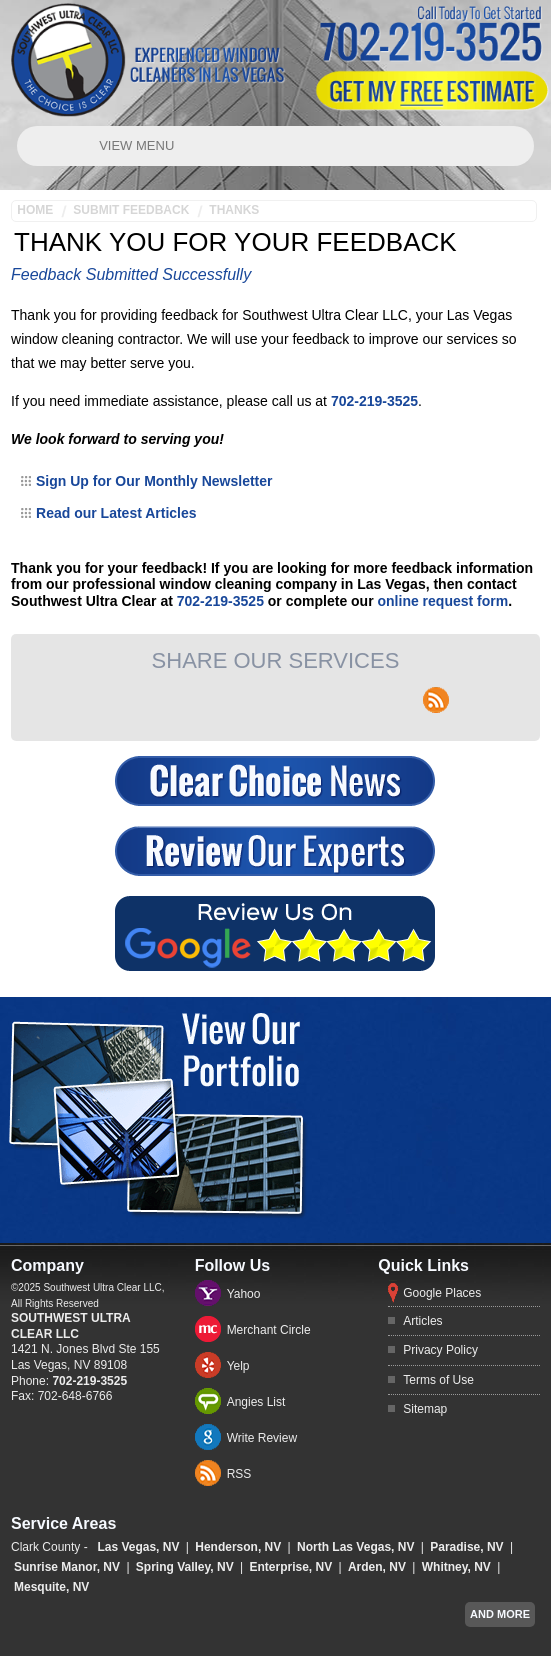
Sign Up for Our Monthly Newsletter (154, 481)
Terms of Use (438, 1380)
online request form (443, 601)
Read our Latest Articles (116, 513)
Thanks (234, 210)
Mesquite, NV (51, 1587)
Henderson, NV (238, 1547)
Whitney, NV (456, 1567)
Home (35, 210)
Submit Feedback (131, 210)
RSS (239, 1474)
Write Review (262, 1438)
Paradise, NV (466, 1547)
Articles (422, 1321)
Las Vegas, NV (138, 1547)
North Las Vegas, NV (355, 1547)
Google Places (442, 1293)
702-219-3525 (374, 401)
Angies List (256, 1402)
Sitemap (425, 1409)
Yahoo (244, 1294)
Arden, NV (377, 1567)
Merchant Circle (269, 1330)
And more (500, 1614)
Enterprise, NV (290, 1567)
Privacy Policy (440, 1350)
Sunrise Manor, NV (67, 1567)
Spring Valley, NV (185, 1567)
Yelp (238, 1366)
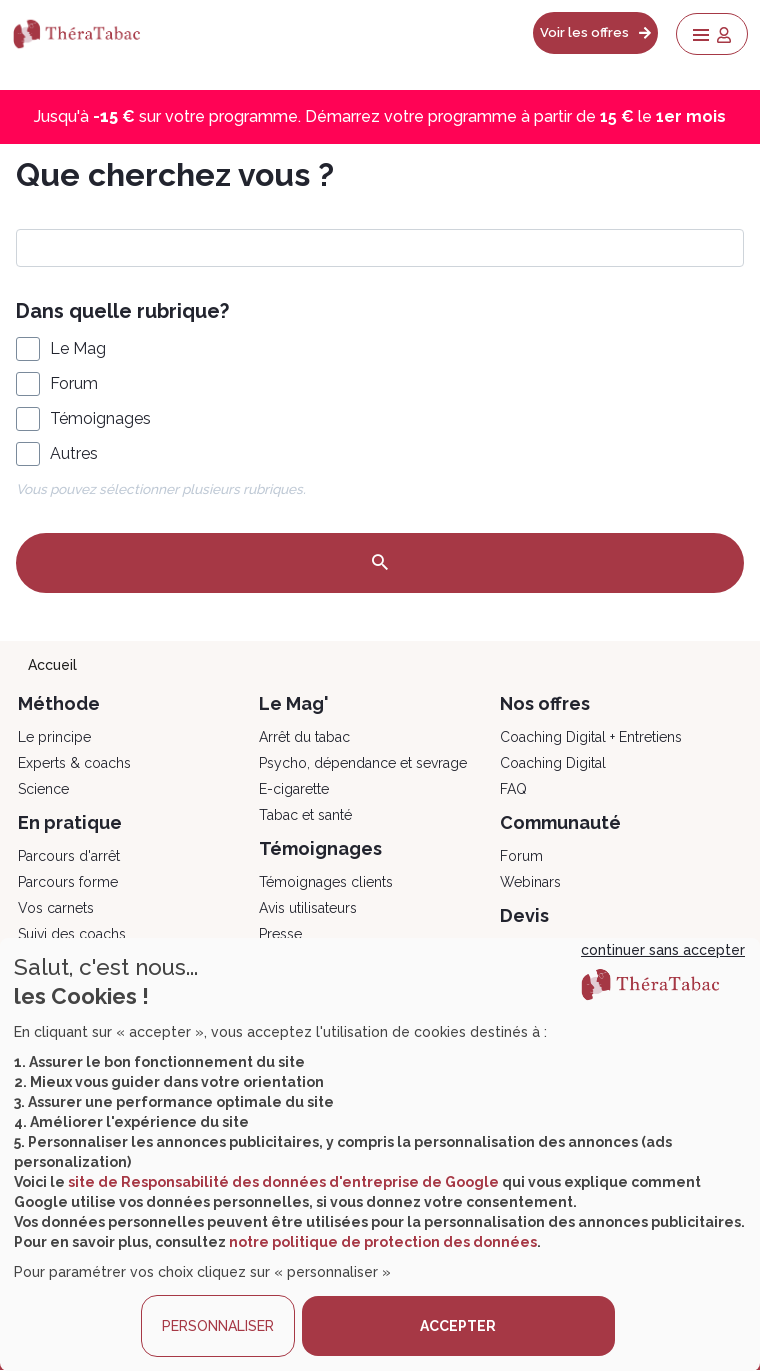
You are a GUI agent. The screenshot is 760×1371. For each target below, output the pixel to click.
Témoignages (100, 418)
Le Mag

———

- _YOUR INSTRUCTIONS_
Only the pictures are dropped when you print the material; everything else is copied exactly.

- _OUTPUT FOR THIS EXERCISE_
Sign Up for Our Monthly Newsletter (154, 481)
Terms of Use (438, 1380)
online request form (443, 601)
Read our Latest Articles (116, 513)
Thanks (234, 210)
Mesquite, NV (51, 1587)
Henderson, NV (238, 1547)
Whitney, NV (456, 1567)
Home (35, 210)
Submit Feedback (131, 210)
RSS (239, 1474)
Write Review (262, 1438)
Paradise, NV (466, 1547)
Articles (422, 1321)
Las Vegas, NV (138, 1547)
North Las Vegas, NV (355, 1547)
Google Places (442, 1293)
702-219-3525 (374, 401)
Angies List (256, 1402)
Sitemap (425, 1409)
Yahoo (244, 1294)
Arden, NV (377, 1567)
Merchant Circle (269, 1330)
And more (500, 1614)
Enterprise, NV (290, 1567)
Privacy Policy (440, 1350)
Sunrise Manor, NV (67, 1567)
Spring Valley, NV (185, 1567)
Yelp (238, 1366)
You are a GUI agent. The screenshot is 760×1371. For each target below, output the pixel to click.
Témoignages (100, 418)
Le Mag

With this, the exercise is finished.